PFİZER BİONTECH AŞI İÇERİĞİ İLE SİNOVAC AŞI KARŞILAŞTIRILMIŞTI
Hürriyet Gazetesi yazarı Osman Müftüoğlu geçtiğimiz günlerde ‘’Sinovac mı, BioNTech mi daha güçlü’’ başlıklı yazısında karşılaştırma yaparak içeriği değerlendirmişti.

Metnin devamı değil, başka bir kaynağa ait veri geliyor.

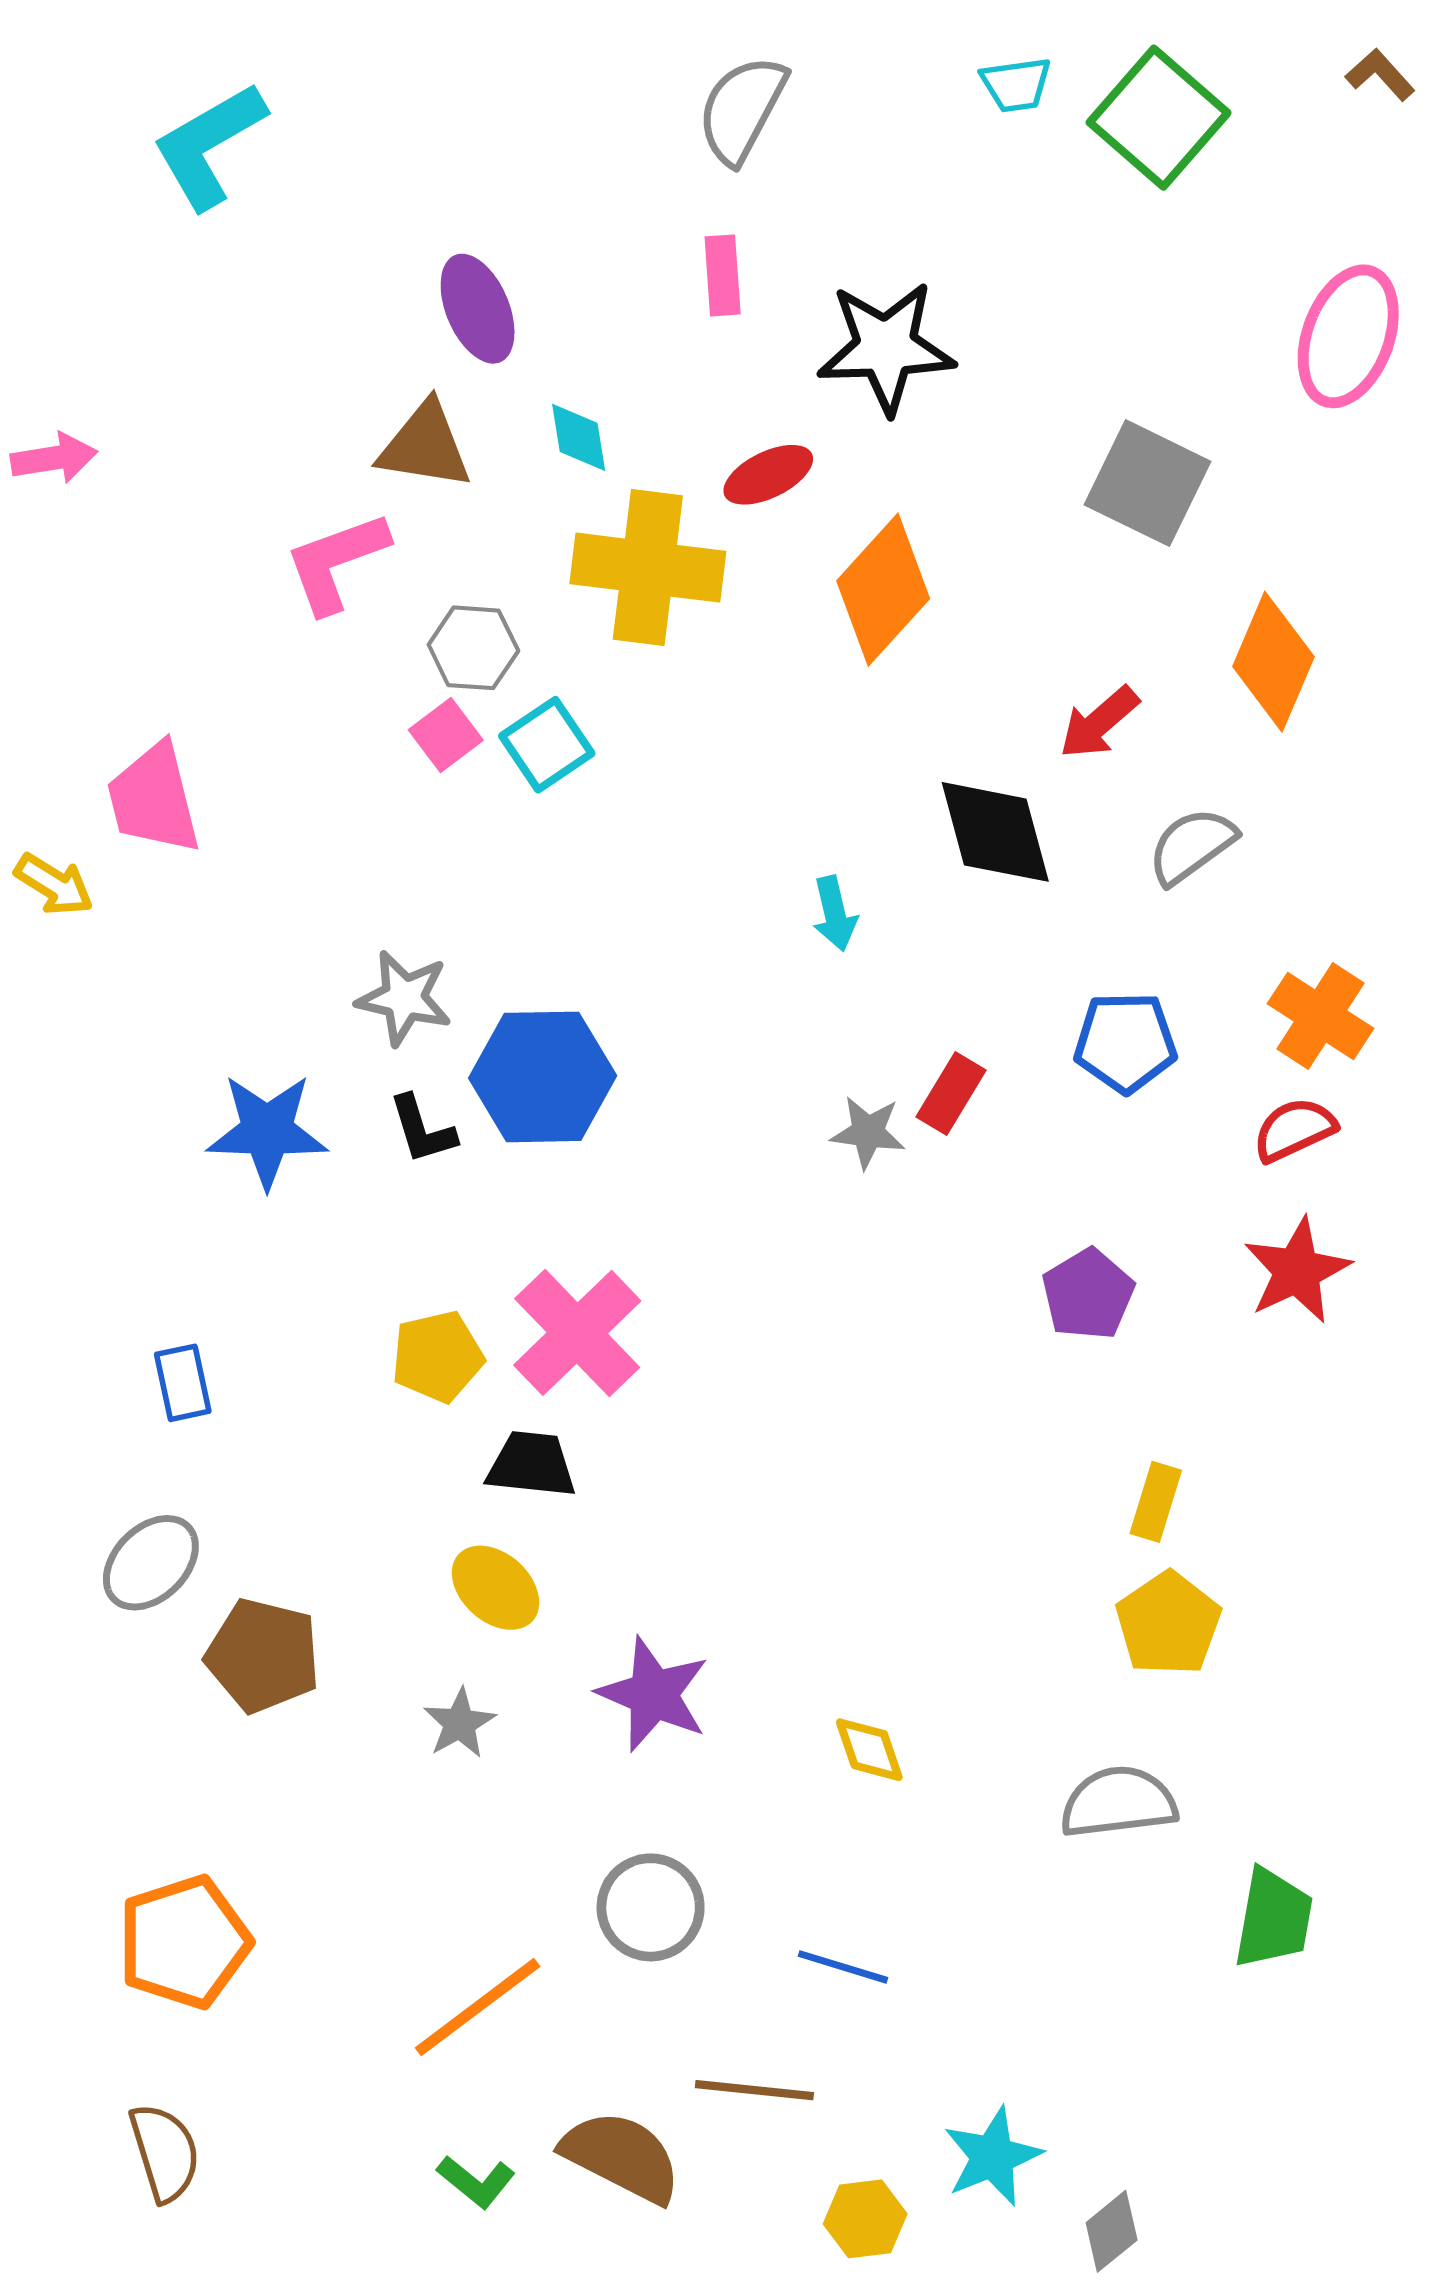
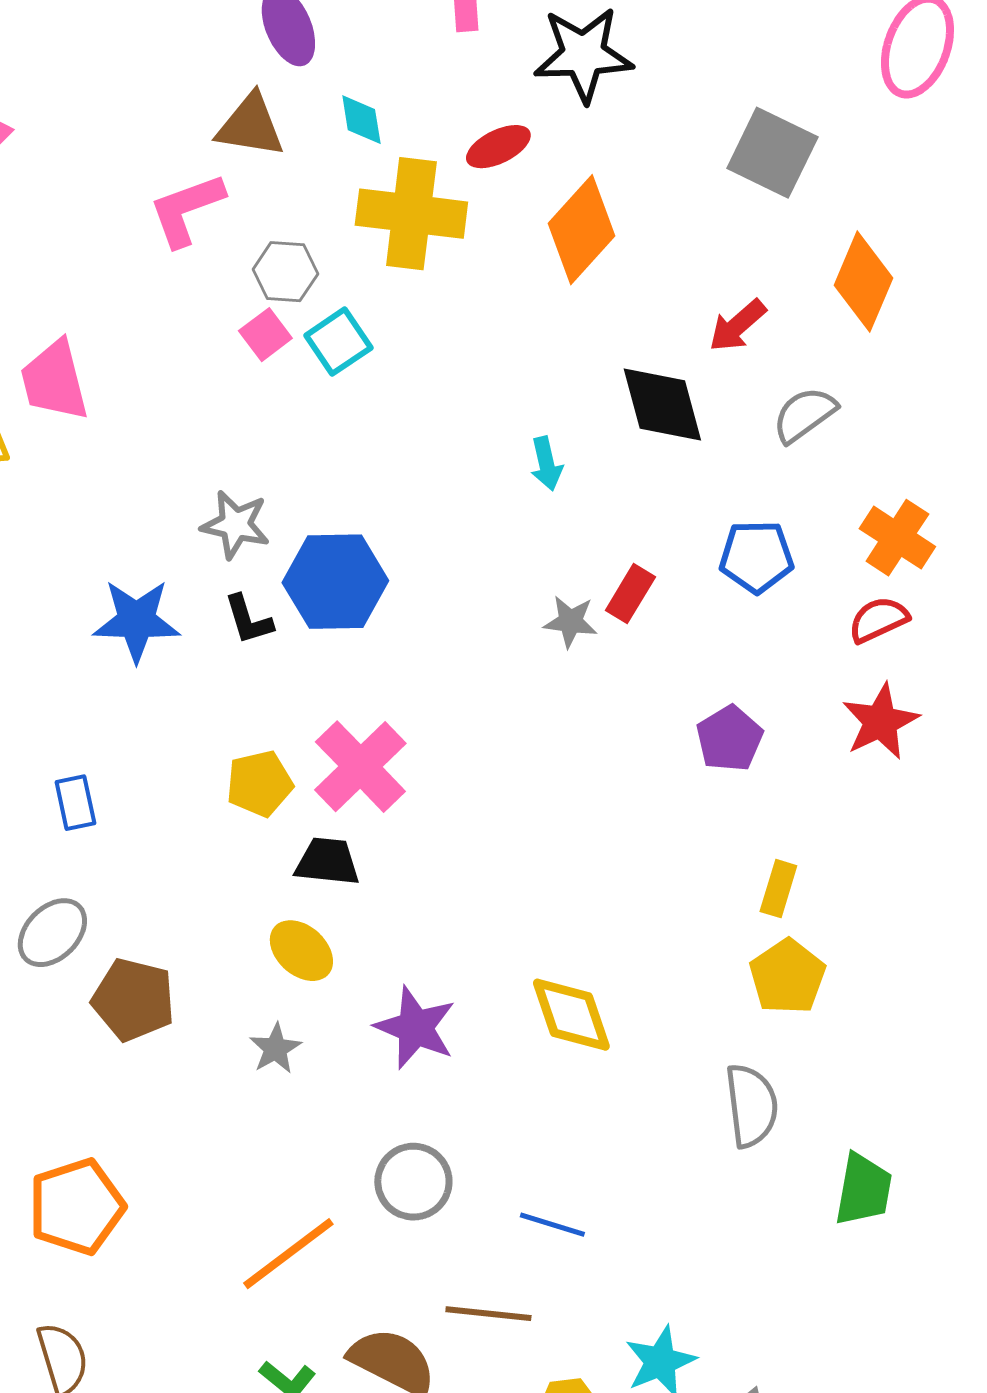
yellow diamond: (869, 1750) -> (571, 1015), moved, size x1.6
gray semicircle: (1118, 1802) -> (751, 1106), turned 90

BİLELİM ki eldeki bilimsel veriler son derece kısıtlı. Bilinenlerin özeti de şimdilik şu: Virüs bazlı aşıların (Sinovac/Çin, Sputnik 5/Rus, Oxford/AstraZeneca) mRNA aşılarından (BioNTech/Pfizer, Moderna/ABD) daha güçlü bir antikor tepkisi oluşturduğu kabul ediliyor. Araştırmalarda da benzer/doğrulayıcı sonuçlar alındı. Virüs bazlı aşılardan Sinovac’da yüzde 97 (Endonezya Faz 3 verisi), Sputnik 5’te yüzde 95 başarı oranı açıklandı. mRNA bazlı Pfizer-BioNTech ve Moderna aşılarına gelince... Bu aşılarda da ciddi bir antikor üretimi sağlanabiliyor. BioNTech yüzde 95 başarı ilan etti. Ama mRNA aşılarını diğerlerine oranla daha güçlü bir T hücresi bağışıklığı oluşturdukları da kabul ediliyor. Özetleyelim: Viral bazlı aşılar, geleneksel aşılar. Öldürülmüş virüs parçacıklarının kullanıldığı bu aşılarda bağışıklık sisteminin hastalanmayı önleyecek düzeyde bir antikor gücü oluşturmaları hedefleniyor. mRNA yöntemiyle geliştirilen aşılarda ise virüsün genetik kodunun bir kısmı (mRNA bölümü) vücuda enjekte edilerek bağışıklık tepkisi oluşturulmaya çalışılıyor. Başlıktaki soruya daha net ve açık bir yanıt verebilmemiz için daha fazla sayıda insanın aşılanmasına ve daha uzun bir zaman dilimine ihtiyacımız var. Kısacası yarışın galibi hâlâ net ve açık olarak bilinmiyor.